Demokratie beginnt und endet mit der Beteiligung der Bürger an der Politik und deren regelmäßigen Legitimation durch das Volk. Wahlen allein garantieren diesen Grundsatz jedoch nicht. Vielmehr sind eine ständige Auseinandersetzung, ein gesellschaftlicher Diskurs und nicht zuletzt ungeschönte Kritik die notwendigen Bedingungen für eine Demokratie. Die Mittel hierfür garantiert das Grundgesetz: Pressefreiheit, Meinungsfreiheit, Versammlungsfreiheit.

Wenn jedoch theoretisch Informanten nicht mehr ausreichend geschützt oder Demonstranten jederzeit identifiziert und überwacht werden können, dann bedroht dies die demokratische Grundordnung. Die Bereitschaft zu Kritik und zum Aussprechen unbequemer Wahrheiten sinkt mit dem damit verbundenen Risiko. So ist zu befürchten, dass ein Mehr an Überwachungs- und Kontrollmöglichkeiten zu einem Weniger an Protest führt.

Es ist zumindest fraglich, ob sich unsere heutige Gesellschaft das leisten kann. Für den Fall, dass das Gesetz den Bundestag passiert, haben engagierte Datenschützer eine erneute Verfassungsklage angekündigt.

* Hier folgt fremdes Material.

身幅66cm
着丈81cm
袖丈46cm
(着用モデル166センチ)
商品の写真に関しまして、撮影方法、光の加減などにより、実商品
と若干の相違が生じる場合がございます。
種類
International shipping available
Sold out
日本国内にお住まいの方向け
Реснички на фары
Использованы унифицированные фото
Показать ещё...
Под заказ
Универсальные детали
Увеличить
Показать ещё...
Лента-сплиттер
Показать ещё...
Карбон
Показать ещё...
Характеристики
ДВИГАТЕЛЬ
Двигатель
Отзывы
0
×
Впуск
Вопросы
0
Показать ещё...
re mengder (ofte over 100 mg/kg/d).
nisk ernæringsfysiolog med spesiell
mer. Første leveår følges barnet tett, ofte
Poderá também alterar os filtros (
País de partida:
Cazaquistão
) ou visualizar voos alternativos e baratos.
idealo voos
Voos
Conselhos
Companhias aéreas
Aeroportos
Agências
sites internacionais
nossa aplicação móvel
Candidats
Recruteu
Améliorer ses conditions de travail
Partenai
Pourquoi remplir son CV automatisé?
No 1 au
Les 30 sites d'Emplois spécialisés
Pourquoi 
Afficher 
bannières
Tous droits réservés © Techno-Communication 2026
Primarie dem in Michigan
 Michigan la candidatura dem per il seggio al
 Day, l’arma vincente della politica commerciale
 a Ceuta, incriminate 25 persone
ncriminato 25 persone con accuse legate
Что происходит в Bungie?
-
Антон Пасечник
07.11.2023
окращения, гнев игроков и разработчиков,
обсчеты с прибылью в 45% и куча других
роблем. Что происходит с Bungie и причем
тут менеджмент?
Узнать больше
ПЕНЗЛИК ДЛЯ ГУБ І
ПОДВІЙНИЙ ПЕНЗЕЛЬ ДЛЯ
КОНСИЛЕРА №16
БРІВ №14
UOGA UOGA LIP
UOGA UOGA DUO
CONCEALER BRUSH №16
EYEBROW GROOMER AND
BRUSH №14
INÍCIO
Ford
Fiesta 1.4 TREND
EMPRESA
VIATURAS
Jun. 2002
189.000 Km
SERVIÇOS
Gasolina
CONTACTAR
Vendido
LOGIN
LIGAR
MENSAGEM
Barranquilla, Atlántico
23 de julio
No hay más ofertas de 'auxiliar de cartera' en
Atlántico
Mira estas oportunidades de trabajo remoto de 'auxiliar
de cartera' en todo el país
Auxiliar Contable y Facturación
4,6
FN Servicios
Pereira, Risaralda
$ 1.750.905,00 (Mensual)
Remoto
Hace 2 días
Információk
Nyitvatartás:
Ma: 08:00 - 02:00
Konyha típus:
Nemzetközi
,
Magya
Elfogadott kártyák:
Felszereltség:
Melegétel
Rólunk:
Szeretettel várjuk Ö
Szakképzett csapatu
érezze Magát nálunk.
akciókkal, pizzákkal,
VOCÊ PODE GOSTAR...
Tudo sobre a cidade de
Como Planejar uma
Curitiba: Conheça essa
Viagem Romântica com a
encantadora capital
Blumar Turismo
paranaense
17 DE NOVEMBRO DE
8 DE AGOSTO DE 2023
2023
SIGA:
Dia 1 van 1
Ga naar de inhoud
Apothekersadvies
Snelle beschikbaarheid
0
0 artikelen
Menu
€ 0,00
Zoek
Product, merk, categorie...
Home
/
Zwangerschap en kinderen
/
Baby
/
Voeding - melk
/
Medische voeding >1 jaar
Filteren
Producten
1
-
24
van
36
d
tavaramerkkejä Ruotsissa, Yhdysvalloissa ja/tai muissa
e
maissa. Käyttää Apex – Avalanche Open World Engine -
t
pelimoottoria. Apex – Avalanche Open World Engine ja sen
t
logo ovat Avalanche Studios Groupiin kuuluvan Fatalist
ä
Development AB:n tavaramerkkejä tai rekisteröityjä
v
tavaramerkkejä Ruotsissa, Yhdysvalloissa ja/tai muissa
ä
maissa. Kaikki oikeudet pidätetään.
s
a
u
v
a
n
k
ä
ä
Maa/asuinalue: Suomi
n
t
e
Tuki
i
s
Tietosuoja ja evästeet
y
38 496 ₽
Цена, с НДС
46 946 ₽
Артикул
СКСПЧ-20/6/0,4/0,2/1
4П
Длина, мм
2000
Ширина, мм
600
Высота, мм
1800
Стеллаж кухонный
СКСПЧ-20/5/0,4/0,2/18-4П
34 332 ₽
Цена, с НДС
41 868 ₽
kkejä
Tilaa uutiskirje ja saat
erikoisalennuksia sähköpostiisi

Ein weiteres Merkmal unserer Demokratie ist die freie Marktwirtschaft. Angebot und Nachfrage regeln den Preis. Vielleicht sollte sich jeder einmal fragen, wie unsicher er sich eigentlich fühlt und wie groß sein Bedürfnis nach mehr Sicherheit ist. Dann müssten wir höchstwahrscheinlich auch nicht darüber debattieren, ob wir Privatsphäre und deren Schutz dafür eintauschen wollen.